There was a studio here in Baltimore that had six B channels (3 codecs) of APT back in the day. They could lash them together and get even lower compression. Sadly, they are no more.

Regards,

Ty Ford
Cow Forum Leader


Want better production audio?: Ty Ford's Audio Bootcamp Field Guide
Ty Ford Blog: Ty Ford's Blog


Return to posts index

Peter Groom
Re: Source connect
on May 14, 2012 at 9:58:04 am

Yes were a combined TV post and Tv production company, so work is spread across Tv commercials, radio , tv commissions and film work.
Some days more than that, some days less, but 6-8 sessions involving ISDN links would not be un typical. Many only last 5 mins or so.
Peter

Post Production Dubbing Mixer


Return to posts index


Bill Davis
Re: Source connect
on May 15, 2012 at 1:07:01 am

This made me smile.

I used to go to studios for ISDN sessions as a voice talent. And considered for years putting ISDN into my home studio - but never felt I could make on-going telco investment pay.

So I've just been doing all my VO work via phone and "delayed file delivery" for the past decade. Typically get a script - cut and send the VO - and get changes later for re-cut and re-send. Not the same as a "live session" at all.

Then a week ago, I got a call from a producer I do a lot of work with - and he had emergency changes required for his out of town conference stage intros and Voice of God stuff - and was clearly worried about directing it.

I saw he'd sent me the scrip via his iPhone... so I suggested we try a FaceTime VO session.

I stuck my iPhone on a stand and Mafer clamp - and called him - and he directed through his iPhone and then I sent him the files.

Worked great and I could see his every expression and reaction as if he'd been here.

Not sure what this means the the greater scheme of things. And I wouldn't do this with a killer deadline and certainly not with an inexperienced talent who wouldn't know to "self-stop" and correct apotentially popped P or slur - but it sure worked for us.

FWIW.

"Before speaking out ask yourself whether your words are true, whether they are respectful and whether they are needed in our civil discussions."-Justice O'Connor


Return to posts index

John Fishback
Re: Source connect
on May 15, 2012 at 1:39:00 am

We do ADR from Stamford to the West coast and all the studios only want ISDN, primarily because of reliability. With A-talent on a stage IP glitches aren't tolerated. It's ironic that ISDN with it's low data rate is more reliable than our 30mbps internet connection. Of course, ISDN is dedicated bandwidth. On over 10 years of ISDN sessions I remember only one momentary glitch during a session.

John

MacPro 8-core 2.8GHz 8 GB RAM OS 10.5.8 QT7.6.4 Kona 3 Dual Cinema 23 ATI Radeon HD 3870, 24" TV-Logic Monitor, ATTO ExpressSAS R380 RAID Adapter, PDE enclosure with 8-drive 6TB RAID 5
FCS 3 (FCP 7.0.3, Motion 4.0.3, Comp 3.5.3, DVDSP 4.2.2, Color 1.5.3)
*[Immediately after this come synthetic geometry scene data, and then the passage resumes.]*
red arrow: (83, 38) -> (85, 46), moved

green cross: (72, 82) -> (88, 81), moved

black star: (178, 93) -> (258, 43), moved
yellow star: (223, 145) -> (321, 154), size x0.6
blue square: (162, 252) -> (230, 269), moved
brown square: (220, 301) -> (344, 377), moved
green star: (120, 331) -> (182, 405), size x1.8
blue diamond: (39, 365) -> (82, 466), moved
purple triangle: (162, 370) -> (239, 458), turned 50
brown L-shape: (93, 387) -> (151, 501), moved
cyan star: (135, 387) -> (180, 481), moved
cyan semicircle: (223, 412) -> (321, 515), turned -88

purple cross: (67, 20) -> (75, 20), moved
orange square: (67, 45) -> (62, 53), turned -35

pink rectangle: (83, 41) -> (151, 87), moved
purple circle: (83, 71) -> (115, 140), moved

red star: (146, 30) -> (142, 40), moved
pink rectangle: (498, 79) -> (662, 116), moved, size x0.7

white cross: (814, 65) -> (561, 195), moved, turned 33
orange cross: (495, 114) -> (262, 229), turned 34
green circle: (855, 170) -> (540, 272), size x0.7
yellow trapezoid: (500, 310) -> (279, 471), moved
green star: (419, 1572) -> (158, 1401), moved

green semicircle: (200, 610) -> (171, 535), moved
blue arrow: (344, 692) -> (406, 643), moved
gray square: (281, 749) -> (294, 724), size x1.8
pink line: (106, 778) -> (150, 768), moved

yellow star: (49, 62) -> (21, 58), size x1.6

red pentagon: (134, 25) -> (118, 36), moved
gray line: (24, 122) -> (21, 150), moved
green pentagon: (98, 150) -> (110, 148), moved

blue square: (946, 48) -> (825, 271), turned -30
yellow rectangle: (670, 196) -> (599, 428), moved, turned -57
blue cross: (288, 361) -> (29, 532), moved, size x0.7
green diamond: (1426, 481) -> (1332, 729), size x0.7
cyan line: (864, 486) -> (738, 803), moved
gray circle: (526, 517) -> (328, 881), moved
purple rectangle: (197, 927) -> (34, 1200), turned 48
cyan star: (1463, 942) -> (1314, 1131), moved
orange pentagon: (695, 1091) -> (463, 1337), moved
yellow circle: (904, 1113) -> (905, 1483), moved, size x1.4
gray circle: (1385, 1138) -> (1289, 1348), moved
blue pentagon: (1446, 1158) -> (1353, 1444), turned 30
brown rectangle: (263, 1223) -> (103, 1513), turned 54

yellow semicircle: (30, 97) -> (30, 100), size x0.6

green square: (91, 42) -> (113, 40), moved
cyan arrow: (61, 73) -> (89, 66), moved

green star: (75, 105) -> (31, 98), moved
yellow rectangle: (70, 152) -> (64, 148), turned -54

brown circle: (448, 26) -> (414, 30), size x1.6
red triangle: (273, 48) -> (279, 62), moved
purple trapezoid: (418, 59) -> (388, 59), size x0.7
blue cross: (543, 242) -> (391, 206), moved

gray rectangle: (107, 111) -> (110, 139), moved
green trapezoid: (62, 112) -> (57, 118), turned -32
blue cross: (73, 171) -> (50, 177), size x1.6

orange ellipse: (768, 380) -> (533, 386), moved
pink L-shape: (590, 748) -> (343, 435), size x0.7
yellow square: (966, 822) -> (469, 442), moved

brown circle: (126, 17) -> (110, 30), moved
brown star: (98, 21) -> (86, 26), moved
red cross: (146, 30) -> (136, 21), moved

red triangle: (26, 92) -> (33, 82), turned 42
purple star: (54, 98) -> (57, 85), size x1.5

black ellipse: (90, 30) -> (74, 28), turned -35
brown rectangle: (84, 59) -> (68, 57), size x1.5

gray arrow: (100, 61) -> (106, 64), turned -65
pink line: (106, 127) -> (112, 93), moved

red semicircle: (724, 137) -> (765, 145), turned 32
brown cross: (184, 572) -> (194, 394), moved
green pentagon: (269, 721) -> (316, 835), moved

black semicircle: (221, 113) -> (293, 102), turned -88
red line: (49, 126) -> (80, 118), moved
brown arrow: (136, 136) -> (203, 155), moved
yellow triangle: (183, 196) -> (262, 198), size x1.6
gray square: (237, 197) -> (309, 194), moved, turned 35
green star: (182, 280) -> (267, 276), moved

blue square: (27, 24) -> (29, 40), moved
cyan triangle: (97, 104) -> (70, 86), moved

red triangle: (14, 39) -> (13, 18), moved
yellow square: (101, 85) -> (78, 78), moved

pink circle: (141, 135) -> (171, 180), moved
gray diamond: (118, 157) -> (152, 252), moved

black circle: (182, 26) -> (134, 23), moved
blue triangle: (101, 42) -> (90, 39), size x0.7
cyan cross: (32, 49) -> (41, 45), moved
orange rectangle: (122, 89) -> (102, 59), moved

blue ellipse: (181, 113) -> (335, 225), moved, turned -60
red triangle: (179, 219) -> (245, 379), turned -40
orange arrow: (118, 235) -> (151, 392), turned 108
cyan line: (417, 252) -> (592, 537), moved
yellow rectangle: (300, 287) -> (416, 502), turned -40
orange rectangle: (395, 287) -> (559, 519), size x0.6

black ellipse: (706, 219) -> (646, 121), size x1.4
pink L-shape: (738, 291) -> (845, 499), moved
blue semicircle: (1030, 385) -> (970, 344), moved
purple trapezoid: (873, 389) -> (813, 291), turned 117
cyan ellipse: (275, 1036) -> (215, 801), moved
Pro Tools HD w SYNC IO & 192 Digital I/O, Yamaha DM1000, Millennia Media HV-3C, Neumann U87, Schoeps Mk41 mics, Genelec DSP Monitors, Prima CDQ120 ISDN


Return to posts index

Peter Groom
Re: Source connect
on May 15, 2012 at 8:48:03 am

Yes I do prefer iSDN, but am sure it will go IP eventually.

John, when youre doing adr etc via isdn, do you run picture controlled via ISDN both ends too?
Peter

Post Production Dubbing Mixer


Return to posts index


John Fishback
Re: Source connect
on May 15, 2012 at 4:22:29 pm

Yes, picture is synced via ISDN. Typically, they chase our timecode.

John

MacPro 8-core 2.8GHz 8 GB RAM OS 10.5.8 QT7.6.4 Kona 3 Dual Cinema 23 ATI Radeon HD 3870, 24" TV-Logic Monitor, ATTO ExpressSAS R380 RAID Adapter, PDE enclosure with 8-drive 6TB RAID 5
FCS 3 (FCP 7.0.3, Motion 4.0.3, Comp 3.5.3, DVDSP 4.2.2, Color 1.5.3)

Pro Tools HD w SYNC IO & 192 Digital I/O, Yamaha DM1000, Millennia Media HV-3C, Neumann U87, Schoeps Mk41 mics, Genelec DSP Monitors, Prima CDQ120 ISDN


Return to posts index

<< PREVIOUS   •   VIEW ALL   •   PRINT   •   NEXT >>
© 2017 CreativeCOW.net All Rights Reserved
[TOP]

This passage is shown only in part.